Ingredients
For the salad:
- 150 g frozen peas (about 1 cup)
- 1 × 185 g can albacore tuna (in spring water), drained
- 1 small red onion, finely diced
- 1 × 400 g can butter beans or cannellini beans, drained and rinsed
- 3 tablespoons flat-leaf parsley, roughly chopped
- 1½ tablespoons capers drained
- 1 cucumber, deseeded and sliced into half-moons
- 1 pointed red pepper or sweet bell pepper, diced
- 75–100 g young arugula leaves (3-4 generous handfuls)
For the dressing:
- juice of 2 lemons (or to taste)
- 2 tablespoons extra-virgin olive oil
- sea salt and freshly ground black pepper, to taste
Instructions
- Bring a saucepan of salted water to the boil. Add the peas and cook for 1 1/2–2 minutes until crisp-tender and still bright green. Drain and immediately transfer to a bowl of ice water to stop the cooking. Drain again and set aside.
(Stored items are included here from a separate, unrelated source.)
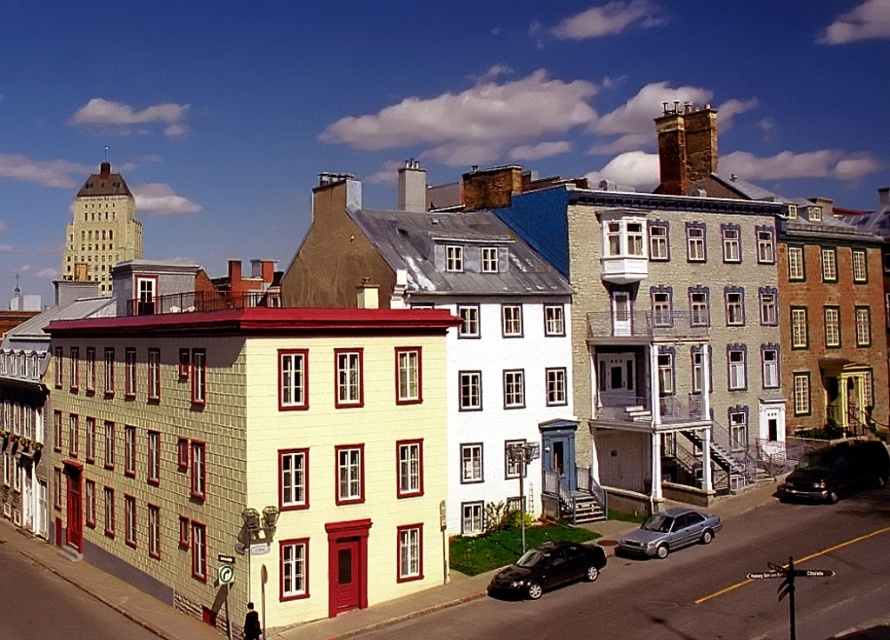 Question: Is shiny black van at lower right thinner than metallic silver sedan at center?

Choices:
 (A) no
 (B) yes

Answer: (A)

Question: Which point is closer to the camera taking this photo?

Choices:
 (A) (x=858, y=488)
 (B) (x=641, y=529)
 (C) (x=597, y=557)

Answer: (C)

Question: Which of these objects is positioned closest to the shiny black sedan at lower center?

Choices:
 (A) shiny black van at lower right
 (B) metallic silver sedan at center

Answer: (B)

Question: Which point is farther to the camera?

Choices:
 (A) metallic silver sedan at center
 (B) shiny black sedan at lower center
 (C) shiny black van at lower right

Answer: (C)

Question: Where is shiny black van at lower right located in relation to shiny black sedan at lower center in the image?

Choices:
 (A) right
 (B) left

Answer: (A)

Question: Observing the image, what is the correct spatial positioning of shiny black sedan at lower center in reference to metallic silver sedan at center?

Choices:
 (A) right
 (B) left

Answer: (B) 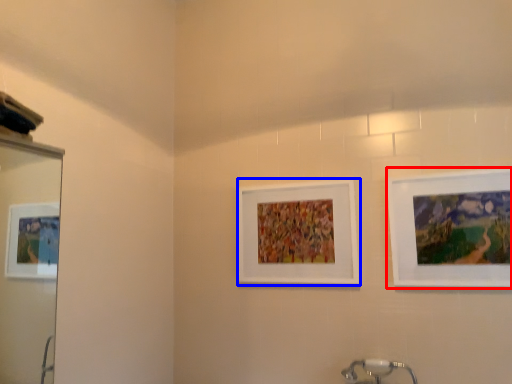 Question: Which of the following is the farthest to the observer, picture frame (highlighted by a red box) or picture frame (highlighted by a blue box)?

Choices:
 (A) picture frame
 (B) picture frame

Answer: (B) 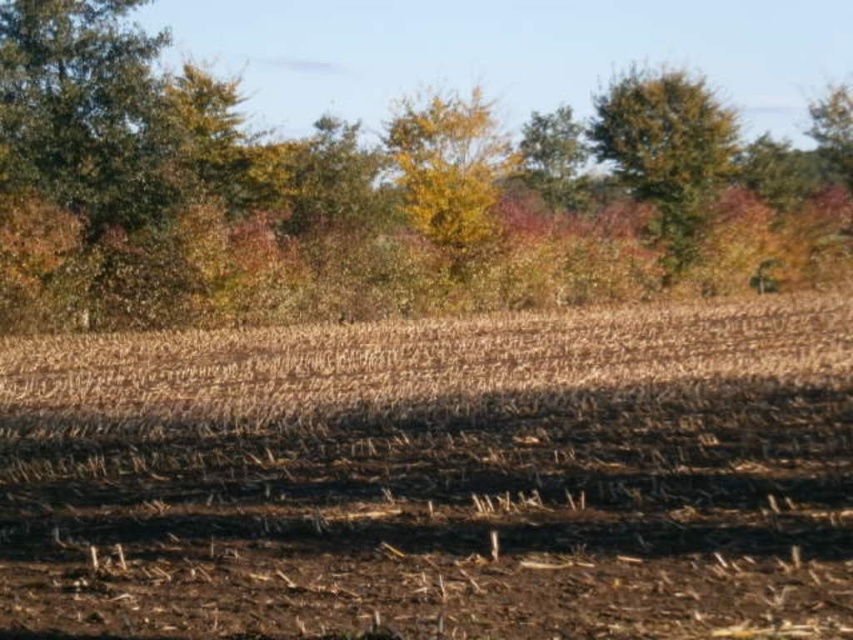 The width and height of the screenshot is (853, 640). What are the coordinates of `green leafy tree at upper right` in the screenshot? It's located at (666, 154).

Who is higher up, green leafy tree at upper right or yellow leafy tree at center?

green leafy tree at upper right

Between point (682, 92) and point (480, 209), which one is positioned in front?

Point (480, 209) is more forward.

At what (x,y) coordinates should I click in order to perform the action: click on green leafy tree at upper right. Please return your answer as a coordinate pair (x, y). This screenshot has width=853, height=640. Looking at the image, I should click on (666, 154).

Which is behind, point (637, 106) or point (463, 173)?

Positioned behind is point (637, 106).

Is point (399, 284) more distant than point (495, 188)?

That is False.

Who is more distant from viewer, (229,317) or (463,164)?

The point (463,164) is behind.

Image resolution: width=853 pixels, height=640 pixels. What are the coordinates of `yellow-green foliage at upper center` in the screenshot? It's located at (373, 195).

The height and width of the screenshot is (640, 853). What do you see at coordinates (436, 477) in the screenshot? I see `brown soil at center` at bounding box center [436, 477].

The image size is (853, 640). Describe the element at coordinates (436, 477) in the screenshot. I see `brown soil at center` at that location.

Locate an element on the screen. brown soil at center is located at coordinates [436, 477].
- In a large mixing bowl, combine the cooled peas, tuna, red onion, beans, parsley, capers, cucumber and red pepper. Toss gently to combine.
- In a small bowl, whisk together the lemon juice, olive oil, salt and pepper. Pour over the salad and toss gently until everything is evenly coated.
- Add the arugula just before serving and toss lightly. Taste and adjust seasoning if needed.
- Serve immediately with your favourite crusty bread, if desired. Enjoy!
Nutrition
Notes
- When in season, fresh peas are a lovely upgrade. Just blanch briefly until just tender (2-3 minutes), then cool quickly to keep their bright colour and crisp texture.
- Swap arugula for baby spinach or a mixed salad blend for a milder flavour.
- Add cherry tomatoes or Kalamata olives for extra Mediterranean depth.